New Music players
Primrose Piano Quartet
MÉTIER msv 28623
Ed Hughes is Professor of Composition at the University of Sussex. In 1990 he founded the New Music Players, a contemporary ensemble comprising up to 25 world class performers. Different groups from among these people play in the first four works on the CD. The fifth, ‘The Woods So Wild’ is performed by the Primrose Piano Quartet.
All the works are inspired by landscapes throughout the South Downs. I am not familiar with this region at all, so I found it helpful that Hughes in his programme note listed internet access to a film by Sam Moore, South Downs: A Celebration. The music accompanying the film is the opening movement of the second work on the CD, Nonet, performed by four winds, four strings and piano. Watching and listening brought the music firmly into focus. I found it quite intriguing. Attractive stills from the film are shown in the accompanying booklet.

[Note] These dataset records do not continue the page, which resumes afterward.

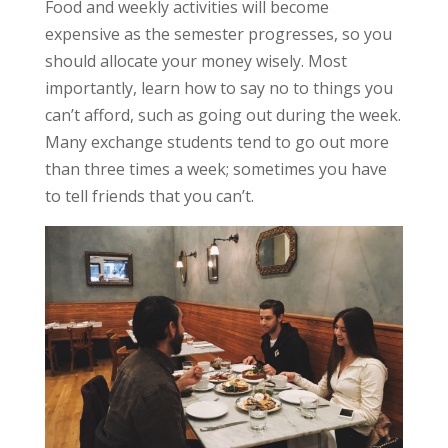
Food and weekly activities will become
expensive as the semester progresses, so you
should allocate your money wisely. Most
importantly, learn how to say no to things you
can’t afford, such as going out during the week.
Many exchange students tend to go out more
than three times a week; sometimes you have
to tell friends that you can’t.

Ed Hughes’ compositional style is unique and thoroughly personal. Much ‘new’ music has close connections with the idea of place,and this is certainly true with Hughes’ music. The opening work Flint for 11 string players in its second and third movements has reference to a Sussex folk song collected by George Butterworth, A Lawyer He went out one Day. The tune is embellished by Hughes’ busy counterpoint, often on the outer edges of tonality. The opening movement works powerfully within what Hughes describes as ‘layering’.

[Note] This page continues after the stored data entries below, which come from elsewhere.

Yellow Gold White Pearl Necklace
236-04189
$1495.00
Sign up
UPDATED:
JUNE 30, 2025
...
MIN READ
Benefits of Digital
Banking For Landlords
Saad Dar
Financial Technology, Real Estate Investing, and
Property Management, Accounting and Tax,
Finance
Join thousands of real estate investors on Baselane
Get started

The third work consists of two pieces, Lunar 1 and Lunar 2 for a quartet of flute, violin, cello and piano. Luminous, radiant, and unearthly are words chosen by the composer to describe this music.
Chroma is like Flint, for 11 string players with a string quartet at its heart. I particularly enjoyed The Woods So Wild performed so cleanly and transparently by the Primrose Piano Quartet.

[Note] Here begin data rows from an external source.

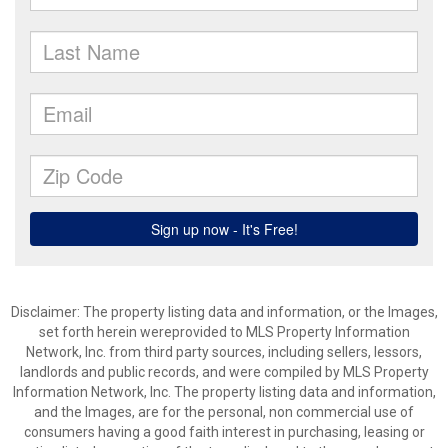
Disclaimer: The property listing data and information, or the Images,
set forth herein wereprovided to MLS Property Information
Network, Inc. from third party sources, including sellers, lessors,
landlords and public records, and were compiled by MLS Property
Information Network, Inc. The property listing data and information,
and the Images, are for the personal, non commercial use of
consumers having a good faith interest in purchasing, leasing or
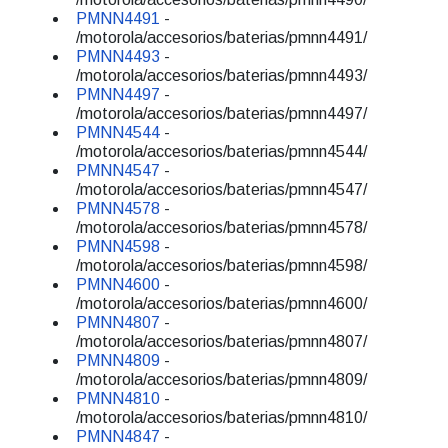
PMNN4491
-
/motorola/accesorios/baterias/pmnn4491/
PMNN4493
-
/motorola/accesorios/baterias/pmnn4493/
PMNN4497
-
/motorola/accesorios/baterias/pmnn4497/
PMNN4544
-
/motorola/accesorios/baterias/pmnn4544/
PMNN4547
-
/motorola/accesorios/baterias/pmnn4547/
PMNN4578
-
/motorola/accesorios/baterias/pmnn4578/
PMNN4598
-
/motorola/accesorios/baterias/pmnn4598/
PMNN4600
-
/motorola/accesorios/baterias/pmnn4600/
PMNN4807
-
/motorola/accesorios/baterias/pmnn4807/
PMNN4809
-
/motorola/accesorios/baterias/pmnn4809/
PMNN4810
-
/motorola/accesorios/baterias/pmnn4810/
PMNN4847
-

Elements of folk music, the merest touch of jazz in some of the rhythms, and melody lines on the outer fringes of tonality pervade Hughes’ musical style. The difference between ‘pop’ and ‘classical’ music is that with pop, one listening is all you need. With classical, and especially with Hughes, every time you listen, you discover something new, surely a treasure-house of musical inspiration.